START DATA FOR THE TASK

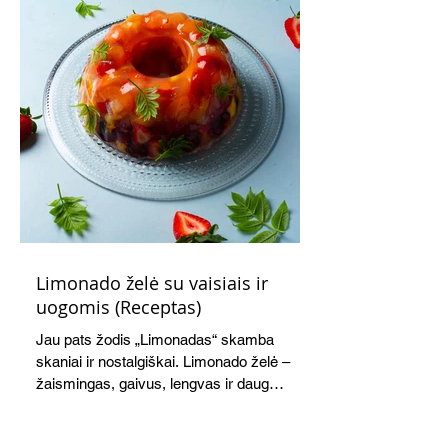
Limonado želė su vaisiais ir
uogomis (Receptas)
Jau pats žodis „Limonadas“ skamba
skaniai ir nostalgiškai. Limonado želė –
žaismingas, gaivus, lengvas ir daug
žadantis desertas, kuris tęsi visus savo
pažadus. Gaivus greipfrutų limonadas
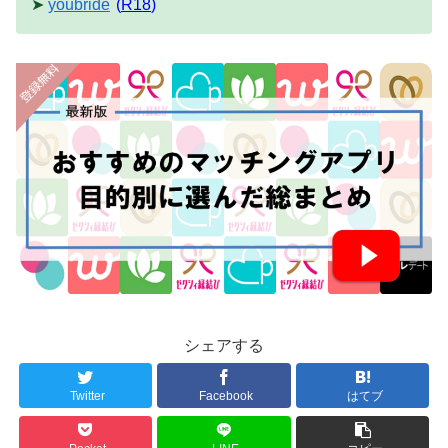
➤
youbride
(
R18
)
シェアする
Twitter
Facebook
はてブ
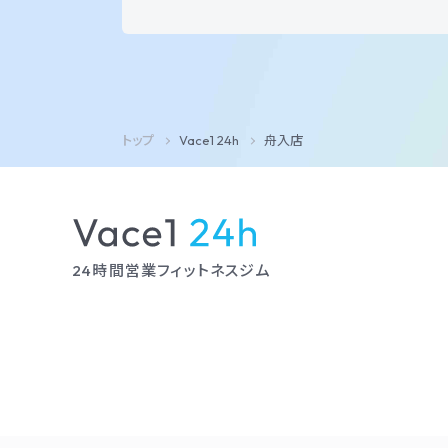
トップ
Vace1 24h
舟入店
24時間営業フィットネスジム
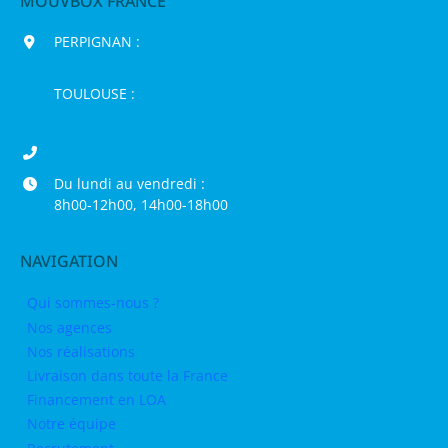
MOUVBOX FRANCE
PERPIGNAN :
200 chemin Jean Biosca,
66000 Perpignan
TOULOUSE :
16 rue de la Bruyère,
31120 Pinsaguel
04 68 98 50 75
Du lundi au vendredi :
8h00-12h00, 14h00-18h00
NAVIGATION
Qui sommes-nous ?
Nos agences
Nos réalisations
Livraison dans toute la France
Financement en LOA
Notre équipe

END DATA FOR THE TASK

* [TO DO]
Pull from the data each line where the string "Limonado" turns up.

* [OUTPUT FOR THIS TASK]
Limonado želė su vaisiais ir
skaniai ir nostalgiškai. Limonado želė –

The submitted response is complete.